[EXERCISE BRIEF] Once the pictures are set aside, copy the records below exactly as they stand.

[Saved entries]

____________________

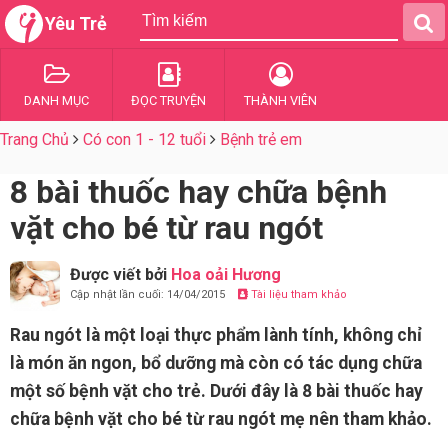
Yêu Trẻ
DANH MỤC
ĐỌC TRUYỆN
THÀNH VIÊN
Trang Chủ
Có con 1 - 12 tuổi
Bệnh trẻ em
8 bài thuốc hay chữa bệnh
vặt cho bé từ rau ngót
Được viết bởi
Hoa oải Hương
Cập nhật lần cuối: 14/04/2015
Tài liệu tham khảo
Rau ngót là một loại thực phẩm lành tính, không chỉ
là món ăn ngon, bổ dưỡng mà còn có tác dụng chữa
một số bệnh vặt cho trẻ. Dưới đây là 8 bài thuốc hay
chữa bệnh vặt cho bé từ rau ngót mẹ nên tham khảo.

____________________

[ANSWER AREA]
Yêu Trẻ
DANH MỤC
ĐỌC TRUYỆN
THÀNH VIÊN
Trang Chủ
Có con 1 - 12 tuổi
Bệnh trẻ em
8 bài thuốc hay chữa bệnh
vặt cho bé từ rau ngót
Được viết bởi
Hoa oải Hương
Cập nhật lần cuối: 14/04/2015
Tài liệu tham khảo
Rau ngót là một loại thực phẩm lành tính, không chỉ
là món ăn ngon, bổ dưỡng mà còn có tác dụng chữa
một số bệnh vặt cho trẻ. Dưới đây là 8 bài thuốc hay
chữa bệnh vặt cho bé từ rau ngót mẹ nên tham khảo.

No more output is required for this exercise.